EXERCISE DETAILS> Find all lines below containing the string "товара" and return them.

** PROVIDED INFORMATION follows **

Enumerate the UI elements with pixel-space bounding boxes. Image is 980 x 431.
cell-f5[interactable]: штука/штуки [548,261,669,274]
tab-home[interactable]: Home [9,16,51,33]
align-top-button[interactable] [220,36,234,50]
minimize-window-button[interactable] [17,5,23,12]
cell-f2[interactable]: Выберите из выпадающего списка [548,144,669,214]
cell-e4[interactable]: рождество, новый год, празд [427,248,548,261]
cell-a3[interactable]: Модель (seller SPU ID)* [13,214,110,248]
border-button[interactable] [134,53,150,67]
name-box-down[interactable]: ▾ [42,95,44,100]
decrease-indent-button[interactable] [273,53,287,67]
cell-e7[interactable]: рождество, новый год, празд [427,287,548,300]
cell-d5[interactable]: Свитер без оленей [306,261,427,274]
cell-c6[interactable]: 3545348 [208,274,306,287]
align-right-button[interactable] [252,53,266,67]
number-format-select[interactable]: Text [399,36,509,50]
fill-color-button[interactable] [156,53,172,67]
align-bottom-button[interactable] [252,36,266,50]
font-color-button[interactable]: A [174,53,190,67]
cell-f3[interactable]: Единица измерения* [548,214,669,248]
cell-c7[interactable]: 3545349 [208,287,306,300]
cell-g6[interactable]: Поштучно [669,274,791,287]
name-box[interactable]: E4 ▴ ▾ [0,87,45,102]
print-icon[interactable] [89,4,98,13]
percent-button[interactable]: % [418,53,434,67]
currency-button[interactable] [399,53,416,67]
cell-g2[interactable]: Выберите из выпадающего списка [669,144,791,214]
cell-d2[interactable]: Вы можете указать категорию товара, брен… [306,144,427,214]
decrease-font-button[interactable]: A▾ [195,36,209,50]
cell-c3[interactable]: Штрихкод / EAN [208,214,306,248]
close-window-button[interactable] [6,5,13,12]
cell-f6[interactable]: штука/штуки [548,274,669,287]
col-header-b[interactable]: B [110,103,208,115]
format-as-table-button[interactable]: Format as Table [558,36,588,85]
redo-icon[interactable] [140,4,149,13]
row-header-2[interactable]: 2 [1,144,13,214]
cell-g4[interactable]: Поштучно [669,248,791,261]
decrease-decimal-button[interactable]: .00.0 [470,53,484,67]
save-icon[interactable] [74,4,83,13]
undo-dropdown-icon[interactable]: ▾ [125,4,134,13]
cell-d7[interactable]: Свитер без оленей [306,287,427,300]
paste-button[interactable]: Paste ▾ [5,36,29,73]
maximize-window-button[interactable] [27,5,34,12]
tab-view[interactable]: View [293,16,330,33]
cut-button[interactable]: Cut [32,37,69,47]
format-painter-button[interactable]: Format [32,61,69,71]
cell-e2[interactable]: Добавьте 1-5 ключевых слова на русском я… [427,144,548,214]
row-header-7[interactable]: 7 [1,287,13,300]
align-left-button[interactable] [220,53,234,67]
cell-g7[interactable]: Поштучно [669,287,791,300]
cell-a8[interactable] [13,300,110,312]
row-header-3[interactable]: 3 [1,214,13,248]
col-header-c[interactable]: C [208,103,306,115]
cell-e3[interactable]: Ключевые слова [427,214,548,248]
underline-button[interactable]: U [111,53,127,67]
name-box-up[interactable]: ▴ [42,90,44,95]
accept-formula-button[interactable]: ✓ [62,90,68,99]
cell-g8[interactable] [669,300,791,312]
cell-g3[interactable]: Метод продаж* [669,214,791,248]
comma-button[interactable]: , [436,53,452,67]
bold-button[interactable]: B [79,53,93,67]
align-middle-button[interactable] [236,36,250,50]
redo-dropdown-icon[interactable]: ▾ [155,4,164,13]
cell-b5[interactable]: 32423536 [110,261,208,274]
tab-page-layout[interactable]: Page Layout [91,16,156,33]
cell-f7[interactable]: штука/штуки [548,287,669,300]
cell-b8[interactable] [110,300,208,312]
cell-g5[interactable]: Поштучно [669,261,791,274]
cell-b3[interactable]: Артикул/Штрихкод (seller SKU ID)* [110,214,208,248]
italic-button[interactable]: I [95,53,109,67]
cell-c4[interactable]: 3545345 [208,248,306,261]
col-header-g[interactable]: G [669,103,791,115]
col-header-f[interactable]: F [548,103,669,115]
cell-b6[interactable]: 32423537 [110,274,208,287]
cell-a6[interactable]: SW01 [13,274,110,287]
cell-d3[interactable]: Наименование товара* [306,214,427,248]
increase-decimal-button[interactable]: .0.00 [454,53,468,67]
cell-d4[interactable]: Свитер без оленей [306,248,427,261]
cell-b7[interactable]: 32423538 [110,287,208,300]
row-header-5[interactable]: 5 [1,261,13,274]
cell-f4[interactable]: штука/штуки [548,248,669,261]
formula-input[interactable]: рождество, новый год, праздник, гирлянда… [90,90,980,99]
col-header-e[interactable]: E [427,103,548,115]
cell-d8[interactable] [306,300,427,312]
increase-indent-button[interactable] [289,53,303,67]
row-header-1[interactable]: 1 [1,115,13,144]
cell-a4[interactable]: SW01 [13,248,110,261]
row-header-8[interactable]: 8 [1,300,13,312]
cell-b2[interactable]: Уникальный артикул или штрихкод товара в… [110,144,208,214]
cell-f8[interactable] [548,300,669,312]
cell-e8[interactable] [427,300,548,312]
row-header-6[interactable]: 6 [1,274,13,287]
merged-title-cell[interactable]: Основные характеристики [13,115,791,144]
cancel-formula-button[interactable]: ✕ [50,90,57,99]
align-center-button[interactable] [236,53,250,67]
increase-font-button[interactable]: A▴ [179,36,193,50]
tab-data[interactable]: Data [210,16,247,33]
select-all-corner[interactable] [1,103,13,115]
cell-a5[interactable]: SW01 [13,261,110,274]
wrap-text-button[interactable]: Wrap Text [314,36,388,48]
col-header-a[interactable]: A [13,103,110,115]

** End of PROVIDED INFORMATION **

RESPONSE FOR THIS EXERCISE>
cell-d2[interactable]: Вы можете указать категорию товара, брен… [306,144,427,214]
cell-d3[interactable]: Наименование товара* [306,214,427,248]
cell-b2[interactable]: Уникальный артикул или штрихкод товара в… [110,144,208,214]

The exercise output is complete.